Thursday, May 25, 2017

Am I Flirting With The Donut Guy?

OK, so at the donut place I go to often there is usually this guy there.  Cool guy -- young, tall, glasses, a mustache pretty thick and advanced for someone his age.  I'm guessing he's gay, not that there's anything wrong with that.  We've seen each other so often that we give each other this "Hey, it's you!" look whenever I walk through the door.  It's good to have familiarity with people at a place, and it is the reason I try to go there on a regular basis, even though I haven't done so in the past two weeks.

What I usually do when I'm there is to get one donut, called the Night Moves (it's a fantastic donut; I love the jam and the graham cracker crumble, but what's best about it is the cake donut itself) and pour-over coffee.  It takes some time to make, the coffee, mostly because someone has to, uh, pour it, but I like the taste of it, and I appreciate the barista taking a few minutes away from a line that oftentimes gets extremely busy to do it (oftentimes it is him, although he usually works with at least one other front-of-the-house person).

What I usually do after I get my donut and coffee is sit down and immediately scarf down the donut.  That's before I get the pour-over, so I have nothing for the coffee to wash down.  Plus, I'm still hungry usually, plus I want another of their tasty donuts.  So I get up and get another donut.  Well, I've gone there so often that when I go there, he and a couple of the other people who regularly work there give me that second donut for free, assuming that it's not one of the really premium donuts they offer.  It happens more times than not.  As I said, it's good to have familiarity.  And I am honored to have bought/earned that privilege.  And I signal that thanks by throwing in a buck for a tip anyway.

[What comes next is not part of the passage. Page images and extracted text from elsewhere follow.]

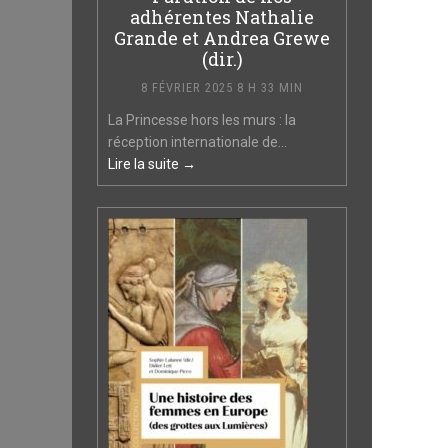
adhérentes Nathalie
Grande et Andrea Grewe
(dir.)
8 FÉVRIER 2025 8 H 33 MIN
La Princesse hors les murs : la
réception internationale de...
Lire la suite →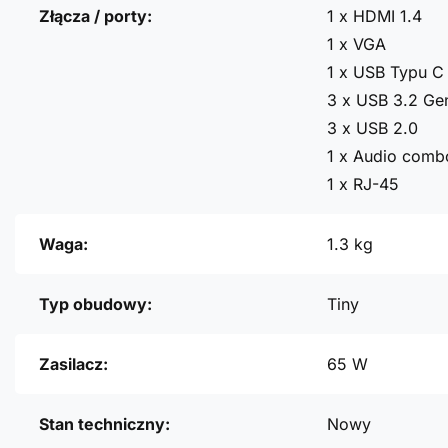
Złącza / porty:
1 x HDMI 1.4
1 x VGA
1 x USB Typu C
3 x USB 3.2 Ge
3 x USB 2.0
1 x Audio comb
1 x RJ-45
Waga:
1.3 kg
Typ obudowy:
Tiny
Zasilacz:
65 W
Stan techniczny:
Nowy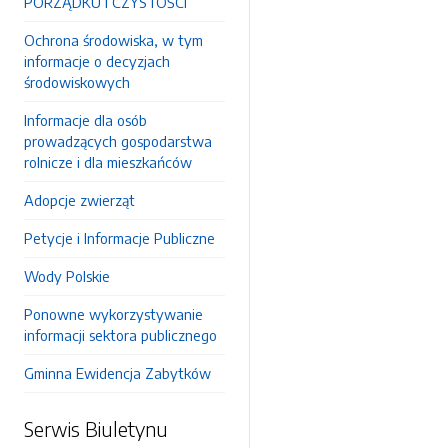
PORZĄDKU I CZYSTOŚCI
Ochrona środowiska, w tym
informacje o decyzjach
środowiskowych
Informacje dla osób
prowadzących gospodarstwa
rolnicze i dla mieszkańców
Adopcje zwierząt
Petycje i Informacje Publiczne
Wody Polskie
Ponowne wykorzystywanie
informacji sektora publicznego
Gminna Ewidencja Zabytków
Serwis Biuletynu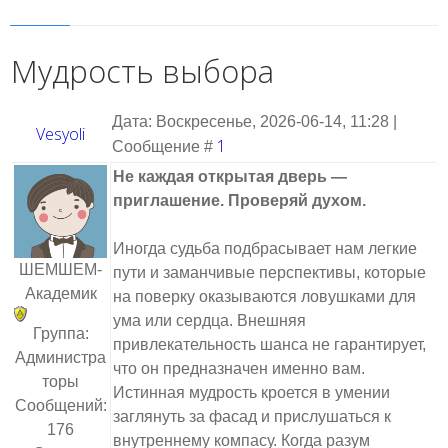
Мудрость выбора
Дата: Воскресенье, 2026-06-14, 11:28 |
Vesyoli
1
Сообщение #
Не каждая открытая дверь —
приглашение. Проверяй духом.
Иногда судьба подбрасывает нам легкие
ШЕМШЕМ-
пути и заманчивые перспективы, которые
Академик
на поверку оказываются ловушками для
ума или сердца. Внешняя
Группа:
привлекательность шанса не гарантирует,
Администра
что он предназначен именно вам.
торы
Истинная мудрость кроется в умении
Сообщений:
заглянуть за фасад и прислушаться к
176
внутреннему компасу. Когда разум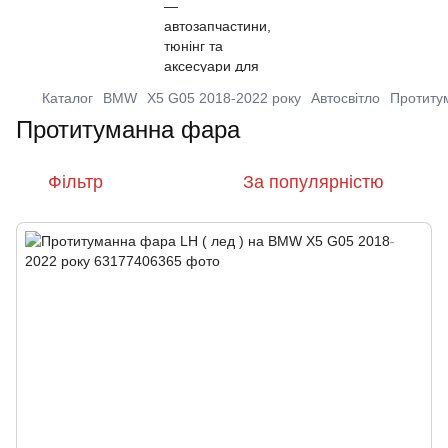
Каталог
BMW
X5 G05 2018-2022 року
Автосвітло
Протиту
Протитуманна фара
Фільтр
За популярністю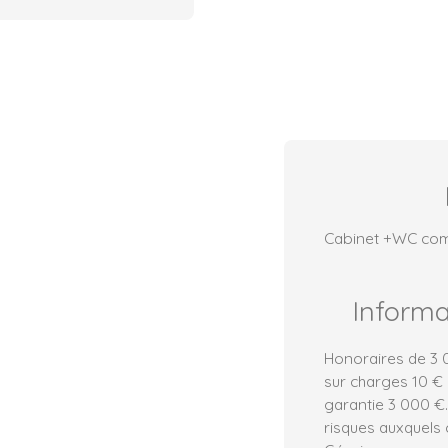
Cabinet +WC com
Inform
Honoraires de 3 0
sur charges 10 € 
garantie 3 000 €.
risques auxquels 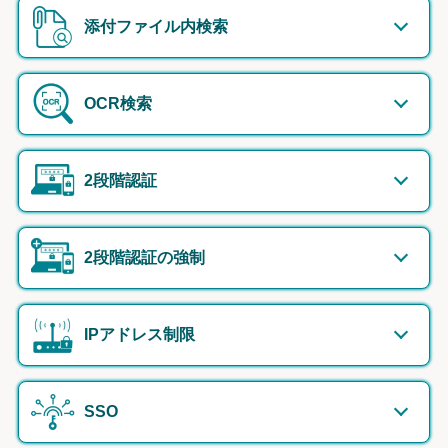
添付ファイル内検索
OCR検索
2段階認証
2段階認証の強制
IPアドレス制限
SSO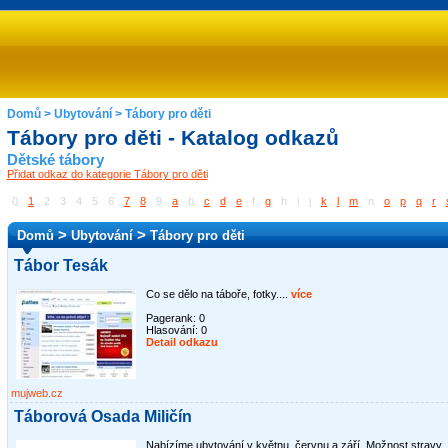
Domů
>
Ubytování
>
Tábory pro děti
Tábory pro děti - Katalog odkazů
Dětské tábory
Přidat odkaz do kategorie Tábory pro děti
0
1
2
3
4
5
6
7
8
9
a
b
c
d
e
f
g
h
i
j
k
l
m
n
o
p
q
r
>
>
Domů
Ubytování
Tábory pro děti
Tábor Tesák
Co se dělo na táboře, fotky....
více
Pagerank: 0
Hlasování:
0
Detail odkazu
mujweb.cz
Táborová Osada Miličín
Nabízíme ubytování v květnu, červnu a září. Možnost stravy..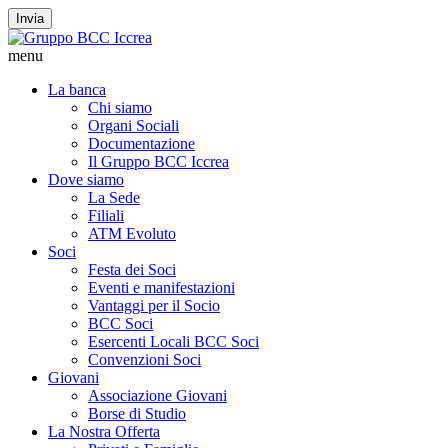
Invia
menu
La banca
Chi siamo
Organi Sociali
Documentazione
Il Gruppo BCC Iccrea
Dove siamo
La Sede
Filiali
ATM Evoluto
Soci
Festa dei Soci
Eventi e manifestazioni
Vantaggi per il Socio
BCC Soci
Esercenti Locali BCC Soci
Convenzioni Soci
Giovani
Associazione Giovani
Borse di Studio
La Nostra Offerta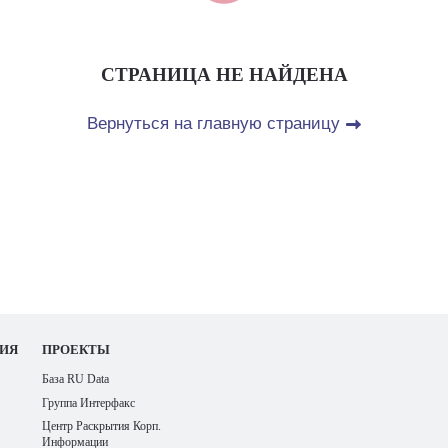
СТРАНИЦА НЕ НАЙДЕНА
Вернуться на главную страницу
ИЯ
ПРОЕКТЫ
База RU Data
Группа Интерфакс
Центр Раскрытия Корп.
Информации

But then something happened a few weeks ago that kind of threw me off.  I went down there, he was working there, I got my usual ... and he said it's on the house.  Not the second donut, but the first donut.  What?!  And the pour-over coffee too, which is $3.50?!?!  The whole thing?!?!?!

And I'm like ... wow.  I stammered out a thanks.  And then I opened up my wallet.  Not pulling out a $10 or $20 to pay for the whole thing threw me off.  And honestly, the first thing I thought of was, "Well, if I'm getting this for free, I'm not going to give so much in tip because that would defeat the purpose of getting something for free!"  And I swear my fingers were trembling as my mind was trying to figure out how much money to give.  I finally put into the tip jar three singles: One buck each for the donut and coffee, and another dollar just in case.  That's how my mind works: As soon as I get something free, I become a miser and look out for spending as little as possible.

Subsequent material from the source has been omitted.